Instructions to follow: Once you find the line with "econocido. Para nuestra" in the data below, transcribe exactly each line from there to the line with "pensata per rispondere", inclusive, and nothing else. Drop the pictures.

Stored data entries
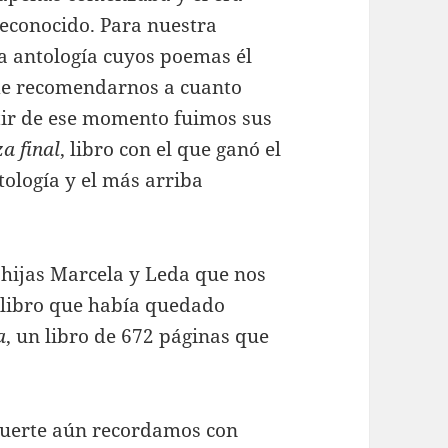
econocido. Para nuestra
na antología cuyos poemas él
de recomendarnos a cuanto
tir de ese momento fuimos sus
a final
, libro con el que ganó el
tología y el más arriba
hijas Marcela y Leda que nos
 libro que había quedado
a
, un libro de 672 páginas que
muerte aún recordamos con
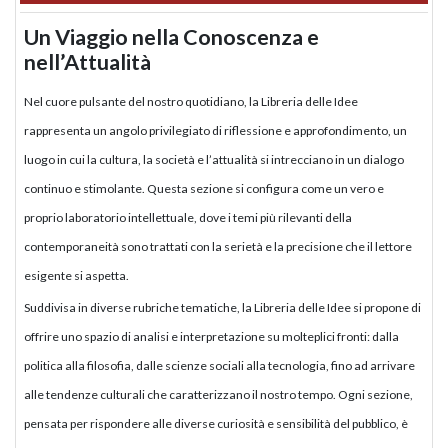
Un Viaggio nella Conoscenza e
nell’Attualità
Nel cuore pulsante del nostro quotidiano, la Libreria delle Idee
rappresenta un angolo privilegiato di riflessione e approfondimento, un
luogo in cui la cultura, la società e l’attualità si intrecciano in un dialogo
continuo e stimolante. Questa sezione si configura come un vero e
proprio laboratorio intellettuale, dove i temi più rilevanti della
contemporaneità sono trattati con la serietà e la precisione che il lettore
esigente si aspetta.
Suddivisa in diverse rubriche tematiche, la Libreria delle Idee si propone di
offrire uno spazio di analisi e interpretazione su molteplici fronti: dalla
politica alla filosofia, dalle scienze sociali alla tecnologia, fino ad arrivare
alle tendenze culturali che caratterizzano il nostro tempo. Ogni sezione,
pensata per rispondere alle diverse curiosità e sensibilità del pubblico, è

* * *

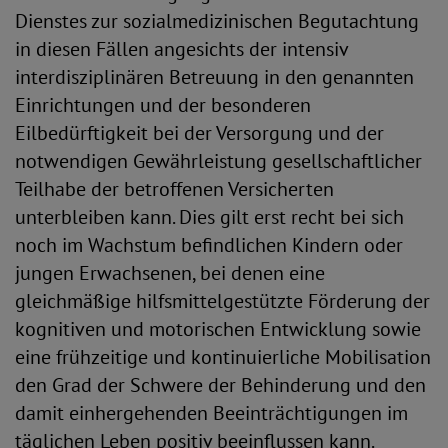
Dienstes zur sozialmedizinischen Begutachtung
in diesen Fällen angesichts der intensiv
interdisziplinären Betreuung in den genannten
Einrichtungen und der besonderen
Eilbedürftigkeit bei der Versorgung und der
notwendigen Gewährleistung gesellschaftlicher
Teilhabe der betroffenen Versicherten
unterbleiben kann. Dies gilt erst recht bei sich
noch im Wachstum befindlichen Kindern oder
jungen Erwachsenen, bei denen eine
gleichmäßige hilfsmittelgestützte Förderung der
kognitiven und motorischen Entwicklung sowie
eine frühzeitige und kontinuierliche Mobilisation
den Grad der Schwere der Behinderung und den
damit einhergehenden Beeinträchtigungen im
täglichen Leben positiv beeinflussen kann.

Answer to the exercise:
econocido. Para nuestra
na antología cuyos poemas él
de recomendarnos a cuanto
tir de ese momento fuimos sus
a final
, libro con el que ganó el
tología y el más arriba
hijas Marcela y Leda que nos
 libro que había quedado
a
, un libro de 672 páginas que
muerte aún recordamos con
Un Viaggio nella Conoscenza e
nell’Attualità
Nel cuore pulsante del nostro quotidiano, la Libreria delle Idee
rappresenta un angolo privilegiato di riflessione e approfondimento, un
luogo in cui la cultura, la società e l’attualità si intrecciano in un dialogo
continuo e stimolante. Questa sezione si configura come un vero e
proprio laboratorio intellettuale, dove i temi più rilevanti della
contemporaneità sono trattati con la serietà e la precisione che il lettore
esigente si aspetta.
Suddivisa in diverse rubriche tematiche, la Libreria delle Idee si propone di
offrire uno spazio di analisi e interpretazione su molteplici fronti: dalla
politica alla filosofia, dalle scienze sociali alla tecnologia, fino ad arrivare
alle tendenze culturali che caratterizzano il nostro tempo. Ogni sezione,
pensata per rispondere alle diverse curiosità e sensibilità del pubblico, è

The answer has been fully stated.